Ein „Kneipen-Porträt“ von Alexander Fleischmann
Bunt ist sie, die Kneipenlandschaft der Greifswalder Innenstadt. Und wohl eine der buntesten unter ihnen verbirgt sich hinter einem schmalen, staubigen Schaufenster, das den Blick in ein spärlich ausgeleuchtetes Wohnzimmer erahnen lässt. Darüber ein kleines Schild, auf dem in Schreibschriftlettern „Café Ravic“ steht.
Da ich weiß, dass man trotz der für ein Café doch eher unüblichen Öffnungszeit von 18 Uhr auch eine Viertelstunde später noch vor verschlossener Tür stehen kann, treffe ich erst gegen halb sieben im Ravic ein. Bis auf zwei ältere Herren auf den Barhockern, die mit der jungen Frau hinterm Tresen ins Gespräch vertieft sind, ist der Laden leer. Nachdem ich mir bei der so beschilderten „Materialausgabe“ eine Flasche Bier habe in die Hand drücken lassen, setze ich mich an einen Tisch neben der Bar, zünde mir eine Zigarette an und lasse mein Blick durch den Raum schweifen.
Obwohl es draußen taghell ist, dringt nur gedämpft Licht in die wie ein zugestelltes Wohnzimmer wirkende Kneipe. Überall Gerümpel. Das Mobiliar besteht aus wahllos zusammengewürfelten Stühlen und Sofas, die größtenteils aussehen, als hätte sie jemand vom Sperrmüll angeschleppt, und die so dicht aneinander stehen, dass der ohnehin schon schmale Raum noch enger erscheint. Mir gegenüber an der Wand steht ein altes Klavier ohne Saitenabdeckung, auf dem zwischen zwei Kerzenständern auch zwei Zuckerstreuer stehen. Darüber hängt eine Kollage von Spontanaufnahmen der Gäste und auch den Rest der Wände schmückt allerlei Krempel wie DDR-Plaketen, Baustellenschilder sowie ein Plakat, das dafür wirbt, duch Leibesübungen enthaltsam zu bleiben. Jedesmal wenn ich aufblicke, entdecke ich etwas Neues.

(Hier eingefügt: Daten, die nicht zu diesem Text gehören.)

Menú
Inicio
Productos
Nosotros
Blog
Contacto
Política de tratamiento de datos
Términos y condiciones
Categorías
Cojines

„Das Ravic lebt von den Leuten“
Nach einer Weile komme ich mit der Tresendame Anja ins Gespräch, die an zwei Tagen in der Woche den Betrieb bis offiziell vier Uhr morgens alleine schmeißt. Sie arbeitet seit drei Jahren hier und sagt, dass es im Gegensatz zu anderen Bars kaum einen Unterschied mache, welcher Wochentag gerade ist. „Die meisten der Gegenstände hier haben eine Geschichte zu jemandem aus dem Ravic“. So sei beispielsweise der Korb, der zwischen einigen Koffern an der Decke klebt, der Babykorb von Tom Peter, der das Ravic vor knapp acht Jahren eröffnet hat. „Das Ravic lebt von den Leuten. Vom Anwalt über den Theaterintendanten oder den Tischler bis zum Studenten ist hier jeder vertreten.“ Unter den immer montags auflegenden DJ’s sei sogar ein Pfarrer dabei.

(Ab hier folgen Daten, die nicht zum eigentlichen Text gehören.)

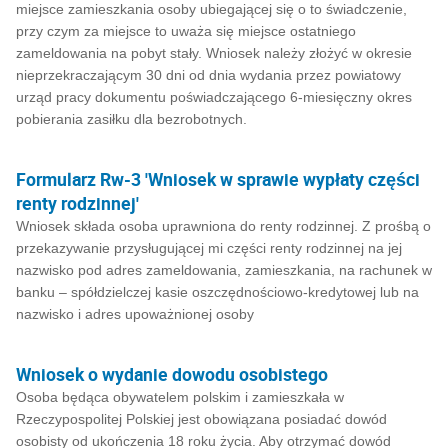
miejsce zamieszkania osoby ubiegającej się o to świadczenie,
przy czym za miejsce to uważa się miejsce ostatniego
zameldowania na pobyt stały. Wniosek należy złożyć w okresie
nieprzekraczającym 30 dni od dnia wydania przez powiatowy
urząd pracy dokumentu poświadczającego 6-miesięczny okres
pobierania zasiłku dla bezrobotnych.
Formularz Rw-3 'Wniosek w sprawie wypłaty części
renty rodzinnej'
Wniosek składa osoba uprawniona do renty rodzinnej. Z prośbą o
przekazywanie przysługującej mi części renty rodzinnej na jej
nazwisko pod adres zameldowania, zamieszkania, na rachunek w
banku – spółdzielczej kasie oszczędnościowo-kredytowej lub na
nazwisko i adres upoważnionej osoby
Wniosek o wydanie dowodu osobistego
Osoba będąca obywatelem polskim i zamieszkała w
Rzeczypospolitej Polskiej jest obowiązana posiadać dowód
osobisty od ukończenia 18 roku życia. Aby otrzymać dowód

Gegen neun Uhr beginnt sich das Ravic merklich zu füllen und während sich an den Tischen kleinere Gruppen sammeln, scheinen um den Tresen herum alle einander zu kennen. Ich setzte mich auf einen gerade frei gewordenen Barhocker neben einen älteren Mann, der als einziger allein auf sein Bier konzentriert scheint. Er erzählt mir, dass er Rentner sei und nur einige Male im Monat herkomme, da der Weg von Schönwalde etwas lang sei. Ins Ravic gehe er, weil in den anderen Kneipen halt nur Studenten seien und er hier wenigstens auch ein paar ältere Leute treffe.

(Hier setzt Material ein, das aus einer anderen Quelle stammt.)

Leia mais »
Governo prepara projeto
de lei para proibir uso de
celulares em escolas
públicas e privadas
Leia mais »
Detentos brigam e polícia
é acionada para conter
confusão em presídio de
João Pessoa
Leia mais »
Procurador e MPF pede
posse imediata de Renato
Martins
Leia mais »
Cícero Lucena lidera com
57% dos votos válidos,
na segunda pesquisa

Am anderen Ende des Tresens stehen zwei Frauen, die sich mit Anja unterhalten und auch ab und an hinter dem Tresen zur Hand gehen. Die jüngere von beiden ist Korinna, die zwar noch immatrikuliert ist, aber eigentlich hauptsächlich in der „Falle“ kellnert. „Ganz ehrlich, das Ravic trägt einen Großteil dazu bei, dass ich noch in Greifswald bin“. Sie erzählt mir, dass die meisten Gastronomen aus anderen Kneipen sich nach der Arbeit noch im Ravic treffen. „Wir verabreden uns selten, man geht meist allein her und trifft jemanden, und sei es hinterm Tresen. Ich würd sowas in keiner anderen Kneipe machen, alles zu Schickimicki. Wie‘s hier aussieht, kann man die Füße hochlegen und ab und an nimmt jemand die Gitarre von der Wand oder setzt sich ans Klavier und fängt an zu spielen.“
Vom Schiffslackierer bis zum NDR-Reporter
Nach einer Weile setze ich mich an einen antiken Fernseher, der zwischen zwei Kinosesseln und einer Autorückbank als Tisch fungiert. Ich komme mit Charly ins Gespräch, den ich auf etwa 50 schätze und der mir erzählt, dass er vor 8 Jahren in Hamburg als Schiffslackierer gearbeitet habe und jetzt von Greifswald aus zu seinen jeweiligen Aufträgen reise. Sein jüngerer Tischgeselle, ein NDR-Reporter, versichert mir, dass er einer der besten Schiffslackierer der Welt sei und europaweit Aufträge habe. Charly erzählt, dass er in Greifswald abends früher oft weg war und auch die ganzen Leute vom Mensaklub kenne, aber jetzt gehe er eben nur noch selten aus und wenn, dann komme er ins Ravic: „Weil man hier einfach noch paar Bier trinken kann, bevor man nach Hause geht, mit den Leuten, die man kennt. Überall anders tratschen die doch viel zu viel, aber hier nicht und erst recht nicht Anja“.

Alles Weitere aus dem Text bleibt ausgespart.